Guinea pigs aren’t nocturnal—exactly what they are is a question under debate, though. The Merck Veterinary Manual says guinea pigs are diurnal, meaning they’re active during the day.

Other people say they’re crepuscular, which is what we call animals who are active at dawn and twilight. In a 1994 study on guinea pig vision, however, researchers Gerald H. Jacobs and Jess F. Deegan II explain that guinea pigs were crepuscular in the wild, but they’re not in the lab. 

In the lab, they say, guinea pigs “may display essentially continuous activity” whether it’s constantly light or constantly dark. 

That tracks with a lot of guinea pig owners’ experiences. Plenty of owners are woken every night by the sound of piggies playing, munching and exploring when it seems like by anyone’s reasonable standards, they should be asleep. 

According to the Smithsonian, guinea pigs spend 4% of their days sleeping, and sleep only for about 6 minutes at a time. Hence, all the micro-naps your piggie takes during the day. But if it seems to you like your cavies are up all. the. time., you’re right. They are.

Do Guinea Pigs Need a Light at Night?

As you can tell, even though your piggie might be active at night, and even though their vision isn’t great at night, they don’t need a light to help them. In fact, it’s better to let them spend the night without one. 

Cavies are prey animals, and they feel safest when they’re huddled away. One of the reasons they love their tunnels and their blanket forts so much is that it’s dark in there, so keep the lights off at night so your guinea pig can feel safer and less stressed.

Do Guinea Pigs See Colours?

They do see colours. Jacobs and Deegan’s research proved that guinea pigs are dichromats—that is, they see two colours (blues and greens to be exact). To give you a comparison, humans are trichromats, which means we see three colours (blues and greens and also reds). If we were to look at the world through a guinea pig’s eyes, it would look like someone had put a blue filter all over everything.

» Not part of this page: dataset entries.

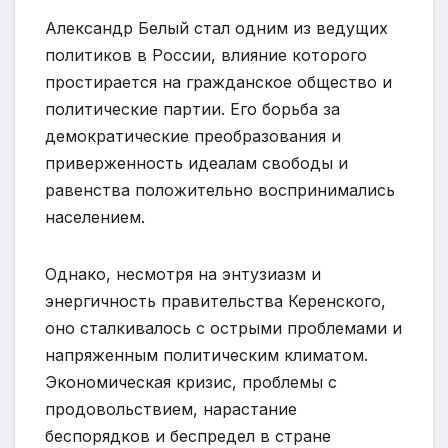
Александр Белый стал одним из ведущих
политиков в России, влияние которого
простирается на гражданское общество и
политические партии. Его борьба за
демократические преобразования и
приверженность идеалам свободы и
равенства положительно воспринимались
населением.
Однако, несмотря на энтузиазм и
энергичность правительства Керенского,
оно сталкивалось с острыми проблемами и
напряженным политическим климатом.
Экономическая кризис, проблемы с
продовольствием, нарастание
беспорядков и беспредел в стране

Monochromats see in black and white, along with all the greys in between. Most mammals, in fact, have dichromatic vision, including cats and dogs. Many primates, including humans, have additional cones in our eyes that give us trichomatic vision. But humans don’t have the most advanced vision in the animal world. 

Most birds and fish, as well as lizards, have cones that give them tetrachromatic vision. That means they can see blues, greens, reds and ultraviolet. And the mantis shrimp has 12 different colour receptors in their eyes, so the world of colours that we see is not nearly all the colours of the rainbow.


We hope that answers some of your questions about these neat little creatures and the incredible ways they’ve adapted to move around in the dark, keep themselves safe from predators and sense when cilantro is about.